In English, the continuous aspect is formed by "to be [verb]ing", where you conjugate the verb "to be". "I am Hans" is not in the continuous aspect. That would be "I am being Hans", which I'm sure sounds strange to you.
In the sentence "I am Hans", the verb "to be" is a copula, it links the two pieces together (couples them) to say that they're the same thing: "I and Hans are the same person".
Let me just say how much people love Frozen those Disney morons decided to make Frozen 2 like do they even know how much I hate Frozen and the song "Let it go" I thought Elsa would let her life go as if she would DIE IN A FIRE.
I know it's unusual. It's an out of fashion tradition that's treated as archaic of late. But it's a fair move! I should get extra credit. Let's not forget Georg III!
Different words (see mizinamo's answer), but both can (almost) equally be used to introduce yourself.
No, it's Hans. "Hans" and "John" may be etymologically related, but if a German named Hans came to your country, you would not call him John.
I would. Just the same as if I were in It'ly, they'd call me Giacomo. Guess there's two schools of thought on that.

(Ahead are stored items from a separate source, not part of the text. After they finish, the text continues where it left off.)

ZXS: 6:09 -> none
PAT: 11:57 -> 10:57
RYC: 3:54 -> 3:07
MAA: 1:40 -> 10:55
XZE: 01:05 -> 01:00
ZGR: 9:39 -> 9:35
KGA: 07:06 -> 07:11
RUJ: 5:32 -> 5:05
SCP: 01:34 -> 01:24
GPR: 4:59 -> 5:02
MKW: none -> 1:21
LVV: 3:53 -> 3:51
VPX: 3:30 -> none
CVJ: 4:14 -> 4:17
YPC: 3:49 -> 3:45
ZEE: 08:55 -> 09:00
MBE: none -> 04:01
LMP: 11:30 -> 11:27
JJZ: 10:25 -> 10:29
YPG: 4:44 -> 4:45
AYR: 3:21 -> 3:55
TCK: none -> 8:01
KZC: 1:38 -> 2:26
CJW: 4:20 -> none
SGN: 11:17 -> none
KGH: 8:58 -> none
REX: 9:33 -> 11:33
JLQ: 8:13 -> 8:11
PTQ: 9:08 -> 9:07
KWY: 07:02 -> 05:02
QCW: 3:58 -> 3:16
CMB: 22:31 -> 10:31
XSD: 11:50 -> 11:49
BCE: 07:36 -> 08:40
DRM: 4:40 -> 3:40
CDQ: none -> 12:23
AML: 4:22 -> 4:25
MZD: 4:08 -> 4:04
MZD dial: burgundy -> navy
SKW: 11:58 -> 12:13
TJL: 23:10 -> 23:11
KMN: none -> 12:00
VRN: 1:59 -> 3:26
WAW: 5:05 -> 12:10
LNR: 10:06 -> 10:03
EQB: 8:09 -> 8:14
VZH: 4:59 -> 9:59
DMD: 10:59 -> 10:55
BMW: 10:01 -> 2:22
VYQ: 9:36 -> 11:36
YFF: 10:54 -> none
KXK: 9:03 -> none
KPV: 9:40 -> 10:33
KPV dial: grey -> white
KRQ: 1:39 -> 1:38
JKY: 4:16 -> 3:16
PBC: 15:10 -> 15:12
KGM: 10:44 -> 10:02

Um, you can't just call someone something other than their actual name (unless they've specifically told you to call them that). "John" doesn't sound like "Hans," so Hans will have no idea why you're calling him that, or maybe no idea who you're even talking to.
I highly doubt most people in Italy would call you something other than your English name (or a slight modification, if they can't pronounce it) unless you've specifically told them to. Most people aren't aware of etymological name equivalents anyway, so I doubt many would even think of "Giacomo" in the first place.
perhaps you haven't been to it'ly. they've quite found of dropping the "h" off my name. let me explain to you how it will happen, ala max von sydow in three days of the condor, sooner or later your friend'll think he's funny and think he has the liberty to call me jimbo. that's when i strike......BAMB! with the johnny!! don't like being called johnny, where do you get off calling me jimbo?! if you don't know your name variations don't come crying to me when hans starts bullying you!
ich = I
heißen is a verb meaning something like "to have the name ...; to be called ...", so ich heiße Hans could be translated as "my name is Hans; I am called Hans; I have the name Hans". The ich means "I" and the heiße is the verb form that matches it, the "am called" or "have the name" part.